That speech: just a ripple on the surface of British politics?

Last week I commented on David Cameron’s speech on Britain and the EU, where he promised an in-out referendum, following a “renegotiation” if the Conservatives win the next General Election in 2015. For some days after I though this was a decisive moment in British politics, in which Mr Cameron seized the initiative, and the Labour leader, Ed Miliband, lost his chance to win the next election. A week on, the dust has settled and the news is dominated by other stories. Was is such a decisive moment, or a mere ripple, a failing prime minister making a promise he can’t deliver?
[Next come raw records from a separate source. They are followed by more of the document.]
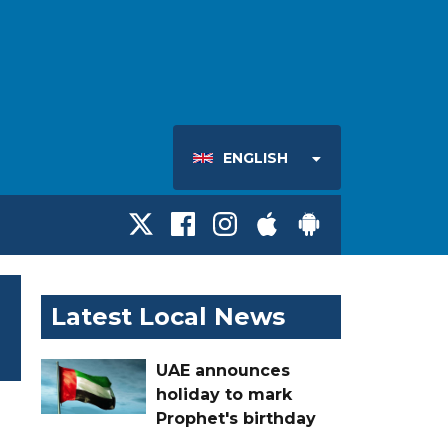
ENGLISH
Latest Local News
UAE announces
holiday to mark
Prophet's birthday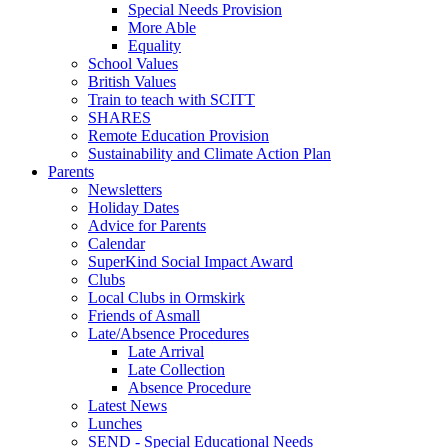
Special Needs Provision
More Able
Equality
School Values
British Values
Train to teach with SCITT
SHARES
Remote Education Provision
Sustainability and Climate Action Plan
Parents
Newsletters
Holiday Dates
Advice for Parents
Calendar
SuperKind Social Impact Award
Clubs
Local Clubs in Ormskirk
Friends of Asmall
Late/Absence Procedures
Late Arrival
Late Collection
Absence Procedure
Latest News
Lunches
SEND - Special Educational Needs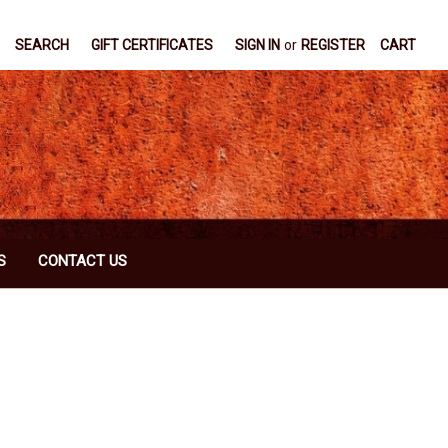
SEARCH
GIFT CERTIFICATES
SIGN IN
or
REGISTER
CART
S
CONTACT US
The weekend polls show no decisive shift, with the coalition parties trending up a tad, but Labour still comfortably ahead, following a trend already evident before the speech. One poll seemed to show a big advance by the Conservatives at the expense of UKIP – but on further examination it looks as if this has more to do with polling methodology than people changing their voting preferences. Mr Miliband’s calculation appears to be that the main issue for British politics is the economy, and so the best thing to do is to change the subject back to this issue. His line that the speech hurts the economy because it creates uncertainty, that old argument against any form of decisive leadership, seems to be carrying weight with the British public, according to a further poll published by The Independent – though this also showed Tory support rising. And in the ephemeral world of British political commentary that should be enough to say that this is just a small tactical victory for Mr Cameron, making his party less vulnerable to UKIP, and not much more. But I think two big things have changed, and a big problem has opened up.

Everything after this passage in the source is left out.